After it reported its earnings, its stock climbed as high as $57.69 during intraday trading. That’s within a few dollars of its 52-week high of $60.33. The beat, and subsequent rise in stock price, made Nike one of the top 10 news gainers on Thursday.
As investors cheered the earnings report, Nike continues to take step to maintain its lead road in the athletic apparel space. These steps should give investors even more to cheer in the long term.
Let’s take a look at its performance so far.
Another quarter, another beat
Nike’s beat of analysts’ estimates was not much of a surprise. That’s because the retailer has made a habit of posting numbers that beat estimates.
For its fourth quarter 2017 results, Nike reported its revenue were up five percent to $8.7 billion. Earnings per share increased $.22 to $.60.
For the full fiscal 2017, Nike’s revenues were up six percent to roughly $34 billion.
Improving margins and sales
While Nike managed to beat earnings and revenue estimates again, its margins continue to show they are under pressure. For the quarter, its gross margin fell 180 basis points to 44.1%.
The company charged the decline was due to “unfavorable changes in foreign currency exchange rates and higher product costs.”
Given that investors are growing tired of the continued gross margin declines, Nike has taken several steps. It is in the midst of a transformation that can position it well to grow its profits significantly over the next few years.

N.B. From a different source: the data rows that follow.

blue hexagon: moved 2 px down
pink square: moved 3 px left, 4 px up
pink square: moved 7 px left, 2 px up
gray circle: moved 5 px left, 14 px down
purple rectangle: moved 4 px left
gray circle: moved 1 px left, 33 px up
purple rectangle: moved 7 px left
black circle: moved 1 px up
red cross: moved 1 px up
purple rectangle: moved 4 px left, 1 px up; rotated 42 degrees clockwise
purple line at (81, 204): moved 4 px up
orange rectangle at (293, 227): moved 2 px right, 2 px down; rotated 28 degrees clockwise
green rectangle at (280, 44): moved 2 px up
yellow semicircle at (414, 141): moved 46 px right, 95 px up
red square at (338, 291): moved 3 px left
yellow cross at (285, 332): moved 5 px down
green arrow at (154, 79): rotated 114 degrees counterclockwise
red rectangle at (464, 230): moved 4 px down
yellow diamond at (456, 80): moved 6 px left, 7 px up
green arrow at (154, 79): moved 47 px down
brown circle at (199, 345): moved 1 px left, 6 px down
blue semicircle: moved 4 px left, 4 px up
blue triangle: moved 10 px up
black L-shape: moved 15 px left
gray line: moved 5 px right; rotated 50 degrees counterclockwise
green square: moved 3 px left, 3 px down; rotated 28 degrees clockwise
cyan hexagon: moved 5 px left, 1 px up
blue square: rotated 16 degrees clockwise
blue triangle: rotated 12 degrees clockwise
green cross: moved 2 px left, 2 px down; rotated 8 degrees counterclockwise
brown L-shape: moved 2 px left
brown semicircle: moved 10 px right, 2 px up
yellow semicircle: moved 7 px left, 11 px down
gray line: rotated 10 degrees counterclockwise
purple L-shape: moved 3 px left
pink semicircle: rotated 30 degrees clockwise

For example, it is cutting two percent of its workforce, which amounts to about 1,500 people. Nike is also doing some consolidating. It is reducing the number of its divisions to four from six.

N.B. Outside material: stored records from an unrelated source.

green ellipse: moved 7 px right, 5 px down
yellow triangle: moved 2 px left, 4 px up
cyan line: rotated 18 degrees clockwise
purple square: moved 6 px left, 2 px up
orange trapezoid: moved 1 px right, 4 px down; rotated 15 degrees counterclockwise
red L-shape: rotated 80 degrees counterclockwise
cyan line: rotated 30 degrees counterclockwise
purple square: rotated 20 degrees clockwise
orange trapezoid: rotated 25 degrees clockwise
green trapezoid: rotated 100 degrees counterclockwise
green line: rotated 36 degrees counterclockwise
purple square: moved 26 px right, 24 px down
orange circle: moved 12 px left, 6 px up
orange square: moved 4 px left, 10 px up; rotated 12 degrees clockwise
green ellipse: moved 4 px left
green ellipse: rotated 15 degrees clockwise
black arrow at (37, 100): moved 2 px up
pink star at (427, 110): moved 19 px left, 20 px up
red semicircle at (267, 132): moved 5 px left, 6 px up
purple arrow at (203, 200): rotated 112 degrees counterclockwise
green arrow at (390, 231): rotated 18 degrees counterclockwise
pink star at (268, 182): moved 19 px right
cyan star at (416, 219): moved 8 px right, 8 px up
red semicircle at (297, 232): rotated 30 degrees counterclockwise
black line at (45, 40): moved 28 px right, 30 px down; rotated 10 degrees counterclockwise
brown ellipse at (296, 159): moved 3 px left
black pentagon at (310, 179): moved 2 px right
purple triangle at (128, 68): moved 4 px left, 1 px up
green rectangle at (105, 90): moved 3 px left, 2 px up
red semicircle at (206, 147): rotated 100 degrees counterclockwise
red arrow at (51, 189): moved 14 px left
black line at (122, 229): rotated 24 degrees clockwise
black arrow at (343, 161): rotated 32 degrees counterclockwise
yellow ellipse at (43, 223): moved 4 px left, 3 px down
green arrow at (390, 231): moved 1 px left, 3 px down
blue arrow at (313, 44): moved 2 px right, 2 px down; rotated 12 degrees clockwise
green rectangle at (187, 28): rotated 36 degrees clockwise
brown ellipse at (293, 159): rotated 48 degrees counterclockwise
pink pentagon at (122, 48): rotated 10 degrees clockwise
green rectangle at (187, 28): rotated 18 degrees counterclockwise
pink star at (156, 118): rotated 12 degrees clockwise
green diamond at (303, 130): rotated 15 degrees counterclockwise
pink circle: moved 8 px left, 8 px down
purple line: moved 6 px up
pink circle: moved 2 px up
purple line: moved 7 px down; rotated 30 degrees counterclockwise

Portfolio manager Jim Cramer had this to say about the workforce cuts:
“Nike may have realized that it got bloated and is taking radical action, so that will drive the stock down but will later drive it up.” Furthermore, while Nike CEO Mark Parker may be struggling today, “he won’t stay struggling.”
In 2016, Nike announced an ambitious plan to reach $50 billion in sales by 2020. Part of that plan entails focusing on about a dozen cities around the world that have the best potential to helping Nike grow its core brands.
Nike has identified a dozen cities around the world that it sees as key in helping it reach its sales goals through 2020.
Nike’s full footlocker
When it comes to ways to boost its profits, Nike benefits from having several strong revenue producers in its footlocker. This includes its basketball line. In fact, its Michael Jordan line continues to do very well.
In 2017, the line brought in about $3 billion in wholesale revenue. That represented an increase of 13% over the 2016. The Jordan brand was Nike’s fastest growing line for 2017.
Also in Nike’s footlocker is a newly-reached agreement with online giant Amazon. This is beneficial for Nike because it allows it to focus on selling directly to consumers, instead via wholesale.
To consider about Nike
As it maps out its future, Nike must also contend with its chief rivals – Adidas (ADDYY) and Under Armour (UAA). For at least the past two years, these competitors have gained more market share, encroaching on Nike’s turf.
Nike’s report comes on the heels of a few analyst actions in June. Telsey Advisory Group reiterated its ‘outperform’ rating on the stock. However, it lowered its price target to $62 from $66. Prior to Telsey’s action, JP Morgan lowered its rating on Nike to ‘neutral’ from ‘overweight.’
Nike offers a dividend, and is showing no signs of slowing its share buyback program. At this point, it’s a long-term play.